This repository provides pytorch source code, and data associated with our Nature Machine Intelligence (10.1038/s42256-022-00580-7) publication, "Large-Scale Chemical Language Representations Capture Molecular Structure and Properties".
Paper: NMI Link / Arxiv Link
MoLFormer
MoLFormer is a large-scale chemical language model designed with the intention of learning a model trained on small molecules which are represented as SMILES strings. MoLFormer leverges Masked Language Modeling and employs a linear attention Transformer combined with rotary embeddings.

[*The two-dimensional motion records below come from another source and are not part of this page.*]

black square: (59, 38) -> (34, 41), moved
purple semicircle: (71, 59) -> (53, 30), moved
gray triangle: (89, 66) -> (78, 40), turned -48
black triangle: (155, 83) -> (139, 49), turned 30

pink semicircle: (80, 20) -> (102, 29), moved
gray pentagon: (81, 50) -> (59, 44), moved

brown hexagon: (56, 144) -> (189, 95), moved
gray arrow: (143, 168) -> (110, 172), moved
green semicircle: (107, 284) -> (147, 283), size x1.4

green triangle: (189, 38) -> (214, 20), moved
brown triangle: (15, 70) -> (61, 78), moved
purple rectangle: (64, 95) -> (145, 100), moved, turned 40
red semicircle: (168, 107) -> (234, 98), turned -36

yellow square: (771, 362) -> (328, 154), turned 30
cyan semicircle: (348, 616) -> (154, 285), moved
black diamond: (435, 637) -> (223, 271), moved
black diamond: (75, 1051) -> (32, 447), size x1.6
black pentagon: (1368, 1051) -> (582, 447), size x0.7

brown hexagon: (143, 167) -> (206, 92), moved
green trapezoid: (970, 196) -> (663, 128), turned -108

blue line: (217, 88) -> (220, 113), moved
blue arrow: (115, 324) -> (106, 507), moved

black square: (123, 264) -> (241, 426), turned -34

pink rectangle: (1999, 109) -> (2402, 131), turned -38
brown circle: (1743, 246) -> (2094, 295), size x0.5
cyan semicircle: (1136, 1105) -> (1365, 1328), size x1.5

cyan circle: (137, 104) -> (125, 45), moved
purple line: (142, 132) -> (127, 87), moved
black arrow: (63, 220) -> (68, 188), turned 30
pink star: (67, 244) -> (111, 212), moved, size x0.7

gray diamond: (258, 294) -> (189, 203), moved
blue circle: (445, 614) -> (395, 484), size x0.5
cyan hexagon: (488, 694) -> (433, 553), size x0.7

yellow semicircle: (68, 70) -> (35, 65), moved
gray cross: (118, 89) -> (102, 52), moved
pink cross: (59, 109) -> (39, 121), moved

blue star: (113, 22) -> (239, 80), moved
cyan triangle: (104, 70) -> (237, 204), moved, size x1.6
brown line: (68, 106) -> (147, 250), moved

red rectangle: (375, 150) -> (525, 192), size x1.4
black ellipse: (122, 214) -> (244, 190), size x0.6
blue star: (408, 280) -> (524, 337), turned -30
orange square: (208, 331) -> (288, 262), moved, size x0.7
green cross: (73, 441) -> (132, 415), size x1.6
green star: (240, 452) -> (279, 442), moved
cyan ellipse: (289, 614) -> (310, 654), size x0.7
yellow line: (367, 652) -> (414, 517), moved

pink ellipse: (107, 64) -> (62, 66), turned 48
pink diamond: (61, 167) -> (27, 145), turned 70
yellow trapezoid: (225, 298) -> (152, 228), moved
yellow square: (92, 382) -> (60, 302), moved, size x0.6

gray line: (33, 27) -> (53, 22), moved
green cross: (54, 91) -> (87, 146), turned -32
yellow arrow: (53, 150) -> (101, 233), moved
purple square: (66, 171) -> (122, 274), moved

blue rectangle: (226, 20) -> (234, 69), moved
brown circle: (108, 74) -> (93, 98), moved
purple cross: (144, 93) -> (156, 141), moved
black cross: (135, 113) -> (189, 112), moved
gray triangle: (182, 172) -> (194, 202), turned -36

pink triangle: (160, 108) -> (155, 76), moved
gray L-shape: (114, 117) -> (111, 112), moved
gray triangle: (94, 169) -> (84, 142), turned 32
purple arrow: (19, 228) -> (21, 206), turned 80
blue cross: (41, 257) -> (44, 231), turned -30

An overview of the MoLFormer pipeline is seen in the image above. One can see that the transformer based neural network model is trained on a large collection of chemical molecules represented by SMILES sequences from two public chemical datasets PubChem and Zinc in a self-supervised fashion. The MOLFORMER architecture was designed with an efficient linear attention mechanism and relative positional embeddings with the goal of learning a meaningful and compressed representation of chemical molecules. After training the MOLFORMER foundation model was then adopted to different downstream molecular property prediction tasks via fine-tuning on task-specific data. To further test the representative power of MOLFORMER the MOLFORMER encodings were used to recover molecular similarity, and analysis on the correspondence between the interatomic spatial distance and attention value for a given molecule was performed.
Getting Started
This Code and Environment have been tested on Nvidia V100s
Pretrained Models and training logs
If Training from scratch the resulting Pretrained models and associated training logs will be located in the /data directory in the following hierarchy.
data/
├── checkpoints
| └── linear_model.ckpt
| └── full_model.ckpt
├── Full_Attention_Rotary_Training_Logs
│ ├── events.out.tfevents.1628698179.cccxc544.604661.0
│ └── hparams.yaml
└── Linear_Rotary_Training_Logs
├── events.out.tfevents.1620915522.cccxc406.63025.0
└── hparams.yaml
We are providing checkpoints of a MoLFormer model pre-trained on a dataset of ~100M molecules. This dataset combines 10% of Zinc and 10% of PubChem molecules used for MoLFormer-XL training. The accompanying pre-trained model shows competitive performance on classification and regression benchmarks from MoleculeNet. (see Extended data Tables 1-2 in https://arxiv.org/abs/2106.09553). These checkpoints are available at (https://ibm.box.com/v/MoLFormer-data](https://ibm.box.com/v/MoLFormer-data)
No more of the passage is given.